● **DESCRIPTION OF THE TASK**: Run through the records and show each line that includes the string "boxes".

§ §

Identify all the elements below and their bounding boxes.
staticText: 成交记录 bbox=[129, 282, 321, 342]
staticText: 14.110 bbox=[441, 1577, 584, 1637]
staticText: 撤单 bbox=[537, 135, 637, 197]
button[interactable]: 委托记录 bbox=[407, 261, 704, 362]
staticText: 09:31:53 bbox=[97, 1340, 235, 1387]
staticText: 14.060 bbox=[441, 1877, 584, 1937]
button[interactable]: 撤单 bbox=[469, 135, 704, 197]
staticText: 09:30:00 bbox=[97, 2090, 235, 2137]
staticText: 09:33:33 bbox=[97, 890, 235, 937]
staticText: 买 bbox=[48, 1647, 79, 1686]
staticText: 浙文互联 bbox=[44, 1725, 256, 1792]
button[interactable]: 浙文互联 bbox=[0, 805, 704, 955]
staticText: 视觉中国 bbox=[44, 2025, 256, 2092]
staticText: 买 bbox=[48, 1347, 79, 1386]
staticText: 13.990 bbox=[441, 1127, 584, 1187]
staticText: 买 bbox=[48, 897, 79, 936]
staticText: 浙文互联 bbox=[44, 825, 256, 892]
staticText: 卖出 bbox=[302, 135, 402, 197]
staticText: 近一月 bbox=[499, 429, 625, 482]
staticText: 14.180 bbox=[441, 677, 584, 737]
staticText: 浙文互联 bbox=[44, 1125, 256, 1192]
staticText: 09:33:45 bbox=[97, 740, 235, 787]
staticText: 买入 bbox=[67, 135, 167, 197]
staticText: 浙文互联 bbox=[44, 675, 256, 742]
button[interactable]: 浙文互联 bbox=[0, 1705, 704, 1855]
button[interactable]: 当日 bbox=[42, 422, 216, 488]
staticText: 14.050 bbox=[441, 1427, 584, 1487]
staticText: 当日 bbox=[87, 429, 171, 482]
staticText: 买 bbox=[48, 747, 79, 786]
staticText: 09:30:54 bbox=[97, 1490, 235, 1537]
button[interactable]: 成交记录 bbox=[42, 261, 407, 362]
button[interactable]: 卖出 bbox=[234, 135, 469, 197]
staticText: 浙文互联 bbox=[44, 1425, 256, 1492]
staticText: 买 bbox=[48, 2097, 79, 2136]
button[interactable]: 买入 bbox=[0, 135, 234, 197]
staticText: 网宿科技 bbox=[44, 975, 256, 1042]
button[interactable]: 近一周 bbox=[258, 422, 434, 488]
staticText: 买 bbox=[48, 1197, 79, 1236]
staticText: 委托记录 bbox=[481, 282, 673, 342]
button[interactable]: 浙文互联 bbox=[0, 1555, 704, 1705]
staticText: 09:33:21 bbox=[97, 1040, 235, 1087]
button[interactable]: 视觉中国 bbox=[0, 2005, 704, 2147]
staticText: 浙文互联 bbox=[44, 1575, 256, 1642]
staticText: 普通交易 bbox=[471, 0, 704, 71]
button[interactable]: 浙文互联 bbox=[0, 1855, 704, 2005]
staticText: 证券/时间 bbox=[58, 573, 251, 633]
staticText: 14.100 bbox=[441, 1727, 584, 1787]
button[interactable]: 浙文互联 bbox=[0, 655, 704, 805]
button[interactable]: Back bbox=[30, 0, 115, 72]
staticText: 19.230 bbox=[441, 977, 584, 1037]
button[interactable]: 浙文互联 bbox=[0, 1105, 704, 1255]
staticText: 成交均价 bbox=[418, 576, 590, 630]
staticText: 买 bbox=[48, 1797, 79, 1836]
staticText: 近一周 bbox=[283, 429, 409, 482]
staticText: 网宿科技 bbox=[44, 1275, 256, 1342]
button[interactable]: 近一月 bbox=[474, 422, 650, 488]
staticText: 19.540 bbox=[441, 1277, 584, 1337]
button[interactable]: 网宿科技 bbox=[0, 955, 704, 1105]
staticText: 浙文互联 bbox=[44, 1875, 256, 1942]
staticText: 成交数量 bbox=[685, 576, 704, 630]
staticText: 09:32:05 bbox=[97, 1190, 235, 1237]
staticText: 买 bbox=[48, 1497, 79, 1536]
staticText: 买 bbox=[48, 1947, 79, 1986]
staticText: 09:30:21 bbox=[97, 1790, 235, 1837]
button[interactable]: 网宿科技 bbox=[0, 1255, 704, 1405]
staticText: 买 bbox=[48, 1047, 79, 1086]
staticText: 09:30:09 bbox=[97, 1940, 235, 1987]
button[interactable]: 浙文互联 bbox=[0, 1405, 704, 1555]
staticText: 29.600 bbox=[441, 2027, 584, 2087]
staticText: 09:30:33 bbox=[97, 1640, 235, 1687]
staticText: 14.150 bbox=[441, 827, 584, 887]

§ §

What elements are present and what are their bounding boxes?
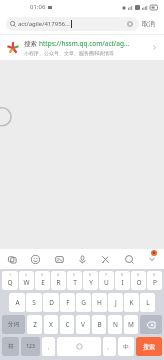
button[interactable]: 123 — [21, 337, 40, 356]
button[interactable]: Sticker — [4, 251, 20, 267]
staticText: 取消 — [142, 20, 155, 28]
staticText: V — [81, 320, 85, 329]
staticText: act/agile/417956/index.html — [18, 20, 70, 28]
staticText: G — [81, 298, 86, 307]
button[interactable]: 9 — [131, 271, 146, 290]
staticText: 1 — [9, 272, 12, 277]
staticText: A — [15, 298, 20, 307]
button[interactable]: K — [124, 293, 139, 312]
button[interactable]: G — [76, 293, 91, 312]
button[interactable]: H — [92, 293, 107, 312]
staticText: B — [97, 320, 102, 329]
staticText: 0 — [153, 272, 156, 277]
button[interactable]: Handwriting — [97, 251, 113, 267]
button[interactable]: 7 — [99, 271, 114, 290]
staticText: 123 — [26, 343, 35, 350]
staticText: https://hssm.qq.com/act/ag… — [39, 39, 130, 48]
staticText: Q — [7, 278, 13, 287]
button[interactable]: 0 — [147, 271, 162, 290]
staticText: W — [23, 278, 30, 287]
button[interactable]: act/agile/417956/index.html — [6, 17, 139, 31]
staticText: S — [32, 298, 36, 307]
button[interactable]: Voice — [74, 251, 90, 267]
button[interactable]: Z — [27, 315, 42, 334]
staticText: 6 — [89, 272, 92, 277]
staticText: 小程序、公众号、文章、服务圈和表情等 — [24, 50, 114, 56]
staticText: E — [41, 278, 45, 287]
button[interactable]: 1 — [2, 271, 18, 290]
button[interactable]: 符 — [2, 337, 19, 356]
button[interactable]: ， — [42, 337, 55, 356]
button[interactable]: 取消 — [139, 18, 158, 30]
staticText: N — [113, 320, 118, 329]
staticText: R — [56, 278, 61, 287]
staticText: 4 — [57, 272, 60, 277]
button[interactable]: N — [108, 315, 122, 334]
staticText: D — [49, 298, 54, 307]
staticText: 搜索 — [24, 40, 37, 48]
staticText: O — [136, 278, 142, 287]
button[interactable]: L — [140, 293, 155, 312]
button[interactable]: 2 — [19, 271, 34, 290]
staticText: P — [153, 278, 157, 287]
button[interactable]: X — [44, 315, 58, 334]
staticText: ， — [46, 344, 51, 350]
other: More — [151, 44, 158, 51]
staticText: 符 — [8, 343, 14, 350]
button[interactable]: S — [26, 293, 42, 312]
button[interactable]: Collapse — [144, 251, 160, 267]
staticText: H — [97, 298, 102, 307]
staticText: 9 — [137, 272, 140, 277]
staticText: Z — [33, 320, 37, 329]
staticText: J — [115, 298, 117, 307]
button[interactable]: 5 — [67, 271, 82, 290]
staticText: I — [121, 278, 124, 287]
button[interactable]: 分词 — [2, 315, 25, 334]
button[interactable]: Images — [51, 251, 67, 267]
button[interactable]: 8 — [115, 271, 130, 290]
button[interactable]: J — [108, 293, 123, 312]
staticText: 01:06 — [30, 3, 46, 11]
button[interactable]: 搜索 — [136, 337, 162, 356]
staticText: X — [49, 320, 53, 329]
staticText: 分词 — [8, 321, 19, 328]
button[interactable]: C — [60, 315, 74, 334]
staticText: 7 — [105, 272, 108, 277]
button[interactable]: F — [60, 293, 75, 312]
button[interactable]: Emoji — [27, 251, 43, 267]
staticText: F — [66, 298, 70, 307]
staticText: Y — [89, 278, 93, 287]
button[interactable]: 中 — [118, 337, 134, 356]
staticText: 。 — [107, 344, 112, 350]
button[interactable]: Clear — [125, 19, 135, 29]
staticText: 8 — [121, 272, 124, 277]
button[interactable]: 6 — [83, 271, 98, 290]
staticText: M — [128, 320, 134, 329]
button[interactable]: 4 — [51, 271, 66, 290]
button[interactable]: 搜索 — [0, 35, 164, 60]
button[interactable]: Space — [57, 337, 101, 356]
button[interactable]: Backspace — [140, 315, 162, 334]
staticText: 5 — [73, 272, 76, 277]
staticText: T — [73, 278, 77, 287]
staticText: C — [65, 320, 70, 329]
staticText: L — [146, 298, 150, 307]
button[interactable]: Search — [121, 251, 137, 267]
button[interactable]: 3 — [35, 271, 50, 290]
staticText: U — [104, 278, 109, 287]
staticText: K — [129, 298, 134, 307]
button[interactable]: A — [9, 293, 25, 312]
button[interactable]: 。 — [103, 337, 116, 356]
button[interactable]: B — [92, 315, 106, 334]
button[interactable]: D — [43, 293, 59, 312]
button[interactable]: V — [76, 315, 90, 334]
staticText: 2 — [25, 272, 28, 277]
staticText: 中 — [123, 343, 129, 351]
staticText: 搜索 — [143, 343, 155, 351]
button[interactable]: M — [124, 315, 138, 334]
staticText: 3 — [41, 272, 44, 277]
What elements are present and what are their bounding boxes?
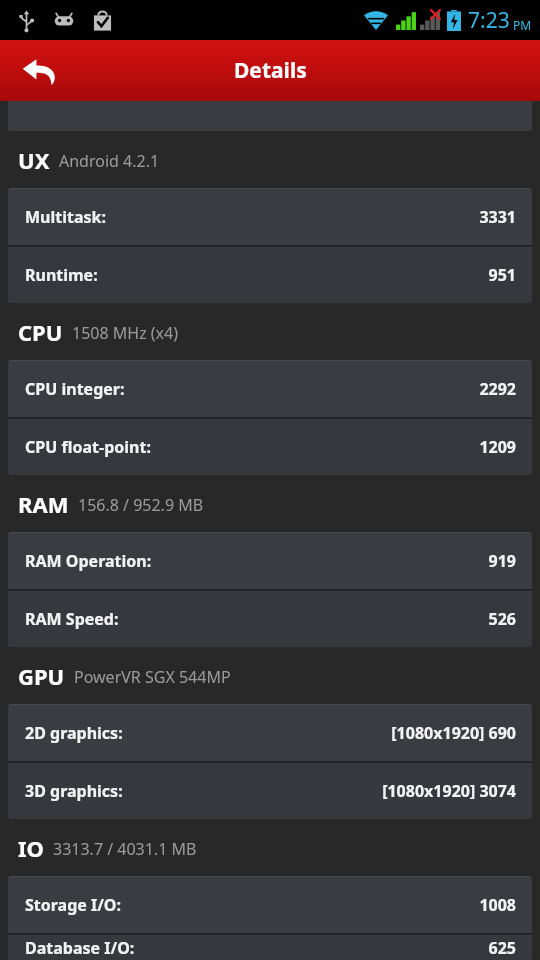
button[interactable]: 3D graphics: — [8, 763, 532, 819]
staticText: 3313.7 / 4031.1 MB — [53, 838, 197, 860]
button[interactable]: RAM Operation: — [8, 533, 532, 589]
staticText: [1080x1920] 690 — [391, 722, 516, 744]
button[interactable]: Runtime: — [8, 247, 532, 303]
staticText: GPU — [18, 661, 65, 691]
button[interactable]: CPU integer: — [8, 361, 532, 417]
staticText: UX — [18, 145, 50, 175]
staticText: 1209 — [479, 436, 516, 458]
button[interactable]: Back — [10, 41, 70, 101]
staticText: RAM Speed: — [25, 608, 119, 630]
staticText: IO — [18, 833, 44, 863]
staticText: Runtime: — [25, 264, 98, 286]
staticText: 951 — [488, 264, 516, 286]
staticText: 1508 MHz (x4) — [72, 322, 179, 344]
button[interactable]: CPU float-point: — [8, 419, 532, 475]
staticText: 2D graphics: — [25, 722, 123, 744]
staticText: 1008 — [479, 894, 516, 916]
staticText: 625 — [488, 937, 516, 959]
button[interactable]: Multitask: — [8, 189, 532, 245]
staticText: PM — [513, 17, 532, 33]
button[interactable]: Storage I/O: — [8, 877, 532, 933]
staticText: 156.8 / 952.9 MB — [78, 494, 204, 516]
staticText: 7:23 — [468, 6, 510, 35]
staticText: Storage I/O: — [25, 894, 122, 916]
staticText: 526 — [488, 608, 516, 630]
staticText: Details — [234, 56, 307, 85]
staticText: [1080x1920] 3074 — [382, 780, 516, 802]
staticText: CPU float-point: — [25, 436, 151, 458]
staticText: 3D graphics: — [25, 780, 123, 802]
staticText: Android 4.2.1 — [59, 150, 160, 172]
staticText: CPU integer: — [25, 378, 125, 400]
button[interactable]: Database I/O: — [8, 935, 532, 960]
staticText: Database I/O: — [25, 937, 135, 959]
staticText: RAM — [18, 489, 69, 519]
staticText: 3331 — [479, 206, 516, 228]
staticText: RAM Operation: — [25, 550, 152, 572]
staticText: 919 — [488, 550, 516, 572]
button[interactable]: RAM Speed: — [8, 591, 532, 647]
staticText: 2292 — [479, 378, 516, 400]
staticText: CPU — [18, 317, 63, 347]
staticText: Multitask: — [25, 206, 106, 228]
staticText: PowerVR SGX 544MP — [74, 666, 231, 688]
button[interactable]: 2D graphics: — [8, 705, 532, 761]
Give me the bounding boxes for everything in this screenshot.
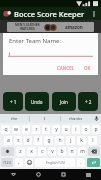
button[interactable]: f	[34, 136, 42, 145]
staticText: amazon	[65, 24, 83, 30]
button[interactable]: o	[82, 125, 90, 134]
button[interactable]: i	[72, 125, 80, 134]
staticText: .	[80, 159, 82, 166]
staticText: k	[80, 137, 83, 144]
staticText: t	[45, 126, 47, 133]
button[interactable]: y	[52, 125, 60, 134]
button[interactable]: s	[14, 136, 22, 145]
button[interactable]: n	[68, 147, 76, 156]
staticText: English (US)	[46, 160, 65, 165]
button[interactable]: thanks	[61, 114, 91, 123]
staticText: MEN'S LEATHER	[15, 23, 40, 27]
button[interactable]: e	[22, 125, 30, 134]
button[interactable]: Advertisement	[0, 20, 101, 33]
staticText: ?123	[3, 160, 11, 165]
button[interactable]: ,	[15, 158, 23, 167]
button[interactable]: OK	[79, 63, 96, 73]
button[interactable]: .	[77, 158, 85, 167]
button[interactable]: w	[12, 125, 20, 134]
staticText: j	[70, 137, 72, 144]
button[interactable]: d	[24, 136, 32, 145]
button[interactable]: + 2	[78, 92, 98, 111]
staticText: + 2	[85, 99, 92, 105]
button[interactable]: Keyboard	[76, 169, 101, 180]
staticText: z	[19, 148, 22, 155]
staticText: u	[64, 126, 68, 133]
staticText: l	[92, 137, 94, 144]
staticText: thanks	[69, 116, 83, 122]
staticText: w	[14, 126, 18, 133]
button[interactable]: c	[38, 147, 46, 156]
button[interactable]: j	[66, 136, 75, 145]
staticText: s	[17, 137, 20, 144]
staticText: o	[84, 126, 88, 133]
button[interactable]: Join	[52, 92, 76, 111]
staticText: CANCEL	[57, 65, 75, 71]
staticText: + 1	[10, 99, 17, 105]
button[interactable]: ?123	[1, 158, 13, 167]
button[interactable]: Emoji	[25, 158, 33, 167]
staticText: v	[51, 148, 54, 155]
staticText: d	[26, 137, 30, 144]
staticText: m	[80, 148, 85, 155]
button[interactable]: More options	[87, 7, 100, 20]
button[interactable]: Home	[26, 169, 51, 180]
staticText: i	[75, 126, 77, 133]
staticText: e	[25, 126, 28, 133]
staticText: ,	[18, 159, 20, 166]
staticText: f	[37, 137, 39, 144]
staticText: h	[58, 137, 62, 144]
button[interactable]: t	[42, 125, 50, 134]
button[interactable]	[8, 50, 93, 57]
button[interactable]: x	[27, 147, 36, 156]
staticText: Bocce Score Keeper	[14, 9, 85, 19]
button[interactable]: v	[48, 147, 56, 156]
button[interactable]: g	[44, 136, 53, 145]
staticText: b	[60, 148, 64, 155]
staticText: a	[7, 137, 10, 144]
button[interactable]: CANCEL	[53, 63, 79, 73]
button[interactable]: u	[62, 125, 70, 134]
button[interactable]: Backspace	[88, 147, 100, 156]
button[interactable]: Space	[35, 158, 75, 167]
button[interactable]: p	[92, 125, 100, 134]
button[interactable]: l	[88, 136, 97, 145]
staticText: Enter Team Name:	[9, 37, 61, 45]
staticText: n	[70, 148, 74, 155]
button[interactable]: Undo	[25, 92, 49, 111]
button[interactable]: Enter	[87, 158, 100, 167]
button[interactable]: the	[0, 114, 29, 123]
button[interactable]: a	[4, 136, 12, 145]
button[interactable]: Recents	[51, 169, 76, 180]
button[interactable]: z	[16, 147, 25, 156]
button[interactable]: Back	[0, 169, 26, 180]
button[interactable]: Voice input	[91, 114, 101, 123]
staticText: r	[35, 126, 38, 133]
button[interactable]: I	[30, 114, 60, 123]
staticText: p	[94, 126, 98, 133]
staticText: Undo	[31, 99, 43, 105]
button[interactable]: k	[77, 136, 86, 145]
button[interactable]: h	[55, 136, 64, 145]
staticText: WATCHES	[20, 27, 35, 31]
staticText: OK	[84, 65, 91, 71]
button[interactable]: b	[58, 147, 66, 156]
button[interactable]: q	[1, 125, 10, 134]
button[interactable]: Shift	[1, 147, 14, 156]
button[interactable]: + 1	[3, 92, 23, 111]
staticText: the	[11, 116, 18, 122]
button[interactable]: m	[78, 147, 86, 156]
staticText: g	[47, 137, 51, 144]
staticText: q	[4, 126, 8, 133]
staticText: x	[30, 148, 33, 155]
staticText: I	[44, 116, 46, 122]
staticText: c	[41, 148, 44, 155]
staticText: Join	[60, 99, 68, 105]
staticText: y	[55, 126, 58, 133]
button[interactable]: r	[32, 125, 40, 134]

§ §

● **REPLY**:
Identify all the elements below and their bounding boxes.
What elements are present and what are their bounding boxes?
What elements are present and what are their bounding boxes?
Give me the bounding boxes for everything in this screenshot.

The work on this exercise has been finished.